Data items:
________

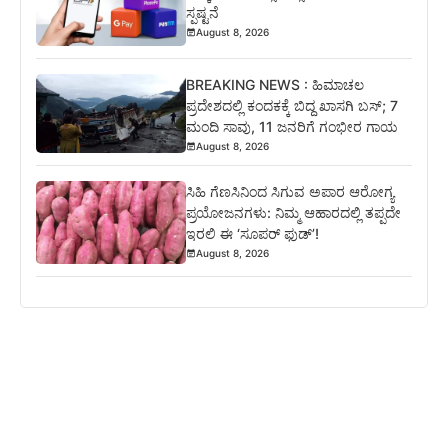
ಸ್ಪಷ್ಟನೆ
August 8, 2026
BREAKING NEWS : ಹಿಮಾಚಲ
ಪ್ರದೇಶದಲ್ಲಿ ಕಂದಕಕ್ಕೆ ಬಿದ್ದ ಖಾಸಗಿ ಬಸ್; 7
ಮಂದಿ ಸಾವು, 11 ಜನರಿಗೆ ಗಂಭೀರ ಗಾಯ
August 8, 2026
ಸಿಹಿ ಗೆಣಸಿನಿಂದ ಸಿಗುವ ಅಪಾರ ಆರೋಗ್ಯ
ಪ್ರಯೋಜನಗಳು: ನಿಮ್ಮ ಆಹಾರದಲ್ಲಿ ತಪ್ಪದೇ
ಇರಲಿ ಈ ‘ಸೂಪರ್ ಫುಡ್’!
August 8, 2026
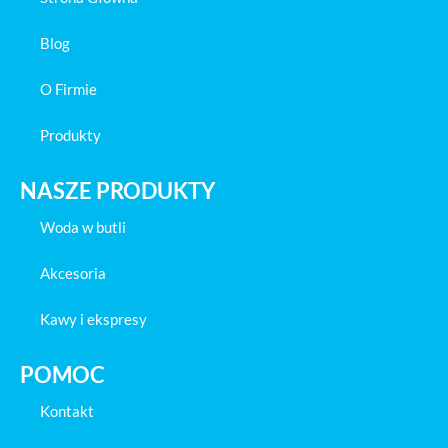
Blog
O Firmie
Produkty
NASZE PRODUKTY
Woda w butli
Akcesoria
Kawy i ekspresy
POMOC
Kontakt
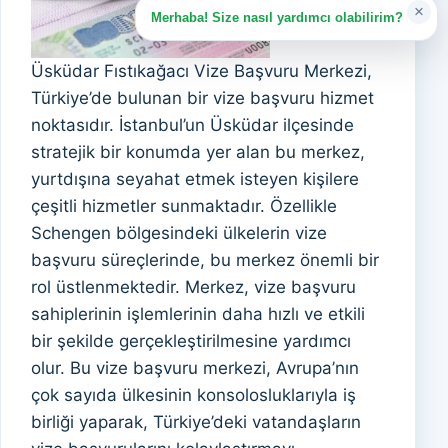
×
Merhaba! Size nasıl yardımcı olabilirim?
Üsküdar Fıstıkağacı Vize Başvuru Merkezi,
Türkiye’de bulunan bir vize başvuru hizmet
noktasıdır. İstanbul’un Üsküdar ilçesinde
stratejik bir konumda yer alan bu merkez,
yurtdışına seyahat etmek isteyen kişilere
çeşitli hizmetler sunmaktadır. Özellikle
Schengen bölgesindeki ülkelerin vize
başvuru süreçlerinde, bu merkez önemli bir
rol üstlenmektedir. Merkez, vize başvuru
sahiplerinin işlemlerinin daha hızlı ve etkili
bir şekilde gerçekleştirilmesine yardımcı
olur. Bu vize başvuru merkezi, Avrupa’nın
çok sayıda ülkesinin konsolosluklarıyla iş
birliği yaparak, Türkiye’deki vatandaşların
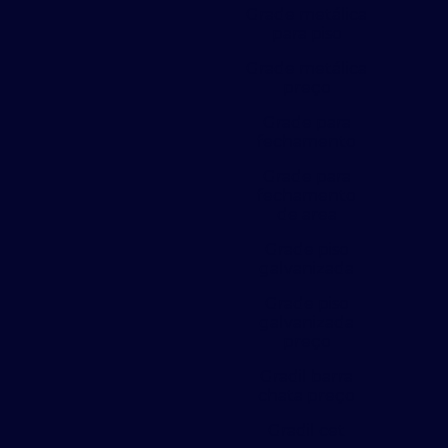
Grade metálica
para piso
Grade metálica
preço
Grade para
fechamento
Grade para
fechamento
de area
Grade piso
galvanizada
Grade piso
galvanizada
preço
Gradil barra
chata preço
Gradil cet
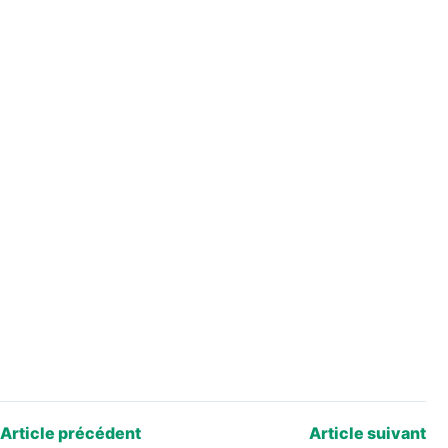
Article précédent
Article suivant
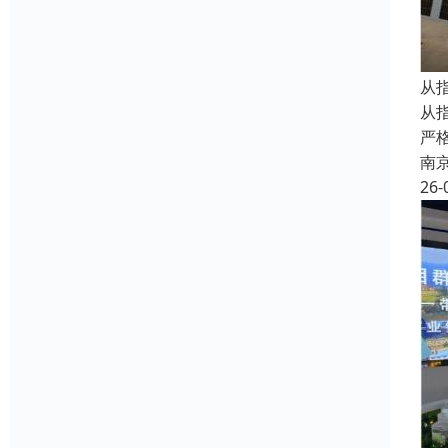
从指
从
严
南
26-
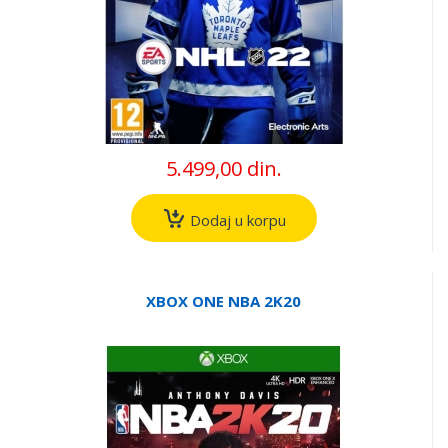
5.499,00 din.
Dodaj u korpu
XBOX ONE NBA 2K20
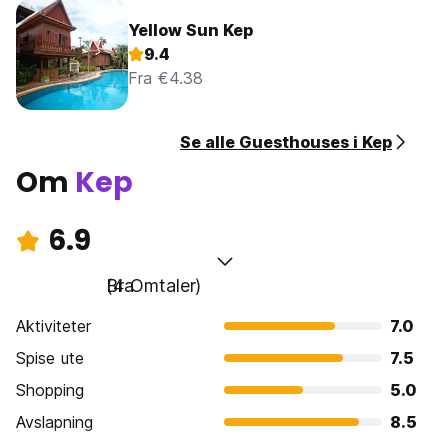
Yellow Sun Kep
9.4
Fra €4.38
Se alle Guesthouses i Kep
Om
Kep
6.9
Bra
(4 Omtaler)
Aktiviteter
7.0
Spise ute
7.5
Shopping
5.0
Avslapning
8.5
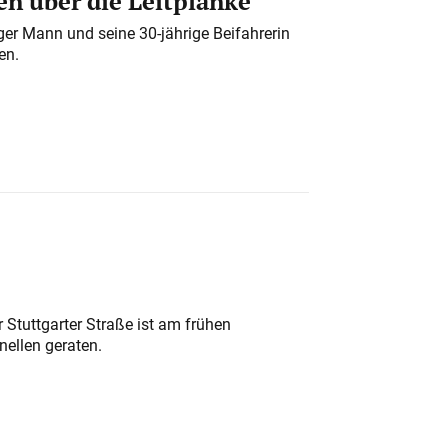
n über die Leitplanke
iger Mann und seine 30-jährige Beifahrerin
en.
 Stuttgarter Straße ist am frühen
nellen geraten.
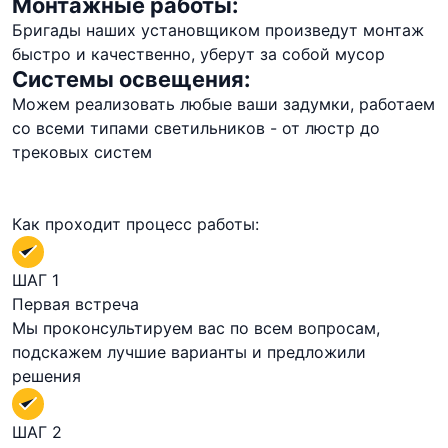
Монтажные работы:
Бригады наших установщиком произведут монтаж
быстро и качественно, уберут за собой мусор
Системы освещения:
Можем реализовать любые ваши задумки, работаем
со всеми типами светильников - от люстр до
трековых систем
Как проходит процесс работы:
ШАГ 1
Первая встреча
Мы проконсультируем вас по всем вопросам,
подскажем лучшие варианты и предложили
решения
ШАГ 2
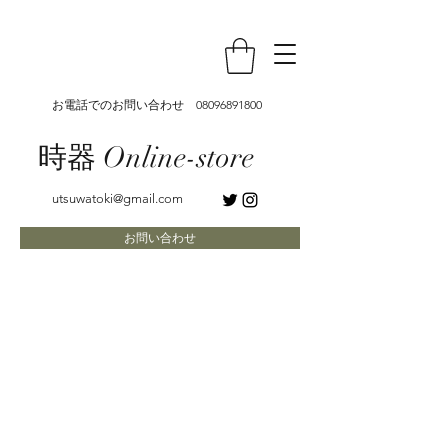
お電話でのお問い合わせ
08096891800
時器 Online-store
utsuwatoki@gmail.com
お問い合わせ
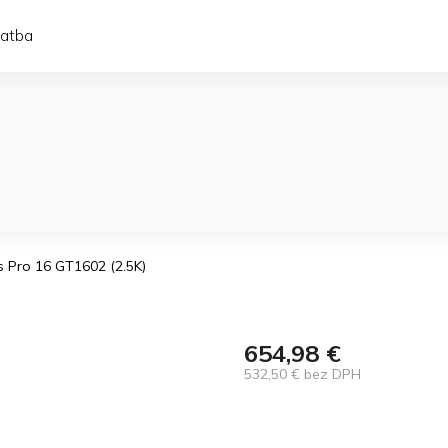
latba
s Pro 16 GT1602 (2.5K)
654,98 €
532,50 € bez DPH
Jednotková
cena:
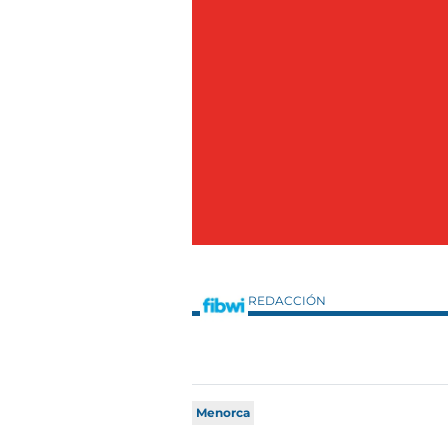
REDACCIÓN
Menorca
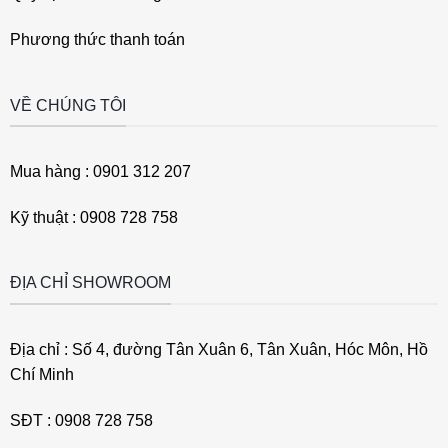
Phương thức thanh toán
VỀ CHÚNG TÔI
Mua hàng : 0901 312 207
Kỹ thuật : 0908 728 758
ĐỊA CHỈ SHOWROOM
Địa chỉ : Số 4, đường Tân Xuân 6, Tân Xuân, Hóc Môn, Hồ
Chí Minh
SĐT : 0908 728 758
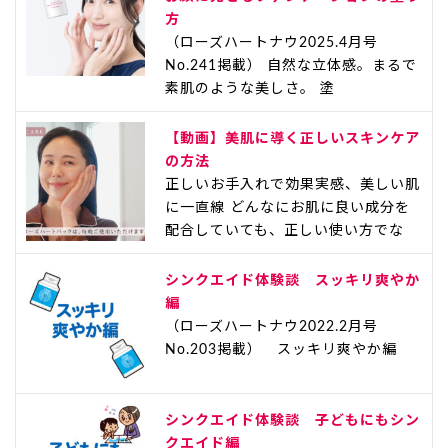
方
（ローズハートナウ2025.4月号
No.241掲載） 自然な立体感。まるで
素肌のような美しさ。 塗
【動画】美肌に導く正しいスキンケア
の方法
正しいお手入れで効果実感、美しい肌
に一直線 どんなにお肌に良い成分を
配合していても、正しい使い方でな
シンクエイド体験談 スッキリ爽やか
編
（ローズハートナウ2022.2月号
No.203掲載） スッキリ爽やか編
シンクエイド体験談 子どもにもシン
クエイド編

________

[EXERCISE GOAL]:
The task calls for every line of the data to be returned exactly, without pictures.

[REPLY TO THE EXERCISE]:
ಸ್ಪಷ್ಟನೆ
August 8, 2026
BREAKING NEWS : ಹಿಮಾಚಲ
ಪ್ರದೇಶದಲ್ಲಿ ಕಂದಕಕ್ಕೆ ಬಿದ್ದ ಖಾಸಗಿ ಬಸ್; 7
ಮಂದಿ ಸಾವು, 11 ಜನರಿಗೆ ಗಂಭೀರ ಗಾಯ
August 8, 2026
ಸಿಹಿ ಗೆಣಸಿನಿಂದ ಸಿಗುವ ಅಪಾರ ಆರೋಗ್ಯ
ಪ್ರಯೋಜನಗಳು: ನಿಮ್ಮ ಆಹಾರದಲ್ಲಿ ತಪ್ಪದೇ
ಇರಲಿ ಈ ‘ಸೂಪರ್ ಫುಡ್’!
August 8, 2026
Blog
O Firmie
Produkty
NASZE PRODUKTY
Woda w butli
Akcesoria
Kawy i ekspresy
POMOC
Kontakt
×
Merhaba! Size nasıl yardımcı olabilirim?
Üsküdar Fıstıkağacı Vize Başvuru Merkezi,
Türkiye’de bulunan bir vize başvuru hizmet
noktasıdır. İstanbul’un Üsküdar ilçesinde
stratejik bir konumda yer alan bu merkez,
yurtdışına seyahat etmek isteyen kişilere
çeşitli hizmetler sunmaktadır. Özellikle
Schengen bölgesindeki ülkelerin vize
başvuru süreçlerinde, bu merkez önemli bir
rol üstlenmektedir. Merkez, vize başvuru
sahiplerinin işlemlerinin daha hızlı ve etkili
bir şekilde gerçekleştirilmesine yardımcı
olur. Bu vize başvuru merkezi, Avrupa’nın
çok sayıda ülkesinin konsolosluklarıyla iş
birliği yaparak, Türkiye’deki vatandaşların
Grade metálica
para piso
Grade metálica
preço
Grade para
fechamento
Grade para
fechamento
de area
Grade piso
galvanizada
Grade piso
galvanizada
preço
Gradil barra
chata preço
Gradil cet
Article précédent
Article suivant
从指
从
严
南
26-
5.499,00 din.
Dodaj u korpu
XBOX ONE NBA 2K20
Yellow Sun Kep
9.4
Fra €4.38
Se alle Guesthouses i Kep
Om
Kep
6.9
Bra
(4 Omtaler)
Aktiviteter
7.0
Spise ute
7.5
Shopping
5.0
Avslapning
8.5
n über die Leitplanke
iger Mann und seine 30-jährige Beifahrerin
en.
 Stuttgarter Straße ist am frühen
nellen geraten.
Монтажные работы:
Бригады наших установщиком произведут монтаж
быстро и качественно, уберут за собой мусор
Системы освещения:
Можем реализовать любые ваши задумки, работаем
со всеми типами светильников - от люстр до
трековых систем
Как проходит процесс работы:
ШАГ 1
Первая встреча
Мы проконсультируем вас по всем вопросам,
подскажем лучшие варианты и предложили
решения
ШАГ 2
お電話でのお問い合わせ
08096891800
時器 Online-store
utsuwatoki@gmail.com
お問い合わせ
latba
s Pro 16 GT1602 (2.5K)
654,98 €
532,50 € bez DPH
Jednotková
cena:
REDACCIÓN
Menorca
Phương thức thanh toán
VỀ CHÚNG TÔI
Mua hàng : 0901 312 207
Kỹ thuật : 0908 728 758
ĐỊA CHỈ SHOWROOM
Địa chỉ : Số 4, đường Tân Xuân 6, Tân Xuân, Hóc Môn, Hồ
Chí Minh
SĐT : 0908 728 758
方
（ローズハートナウ2025.4月号
No.241掲載） 自然な立体感。まるで
素肌のような美しさ。 塗
【動画】美肌に導く正しいスキンケア
の方法
正しいお手入れで効果実感、美しい肌
に一直線 どんなにお肌に良い成分を
配合していても、正しい使い方でな
シンクエイド体験談 スッキリ爽やか
編
（ローズハートナウ2022.2月号
No.203掲載） スッキリ爽やか編
シンクエイド体験談 子どもにもシン
クエイド編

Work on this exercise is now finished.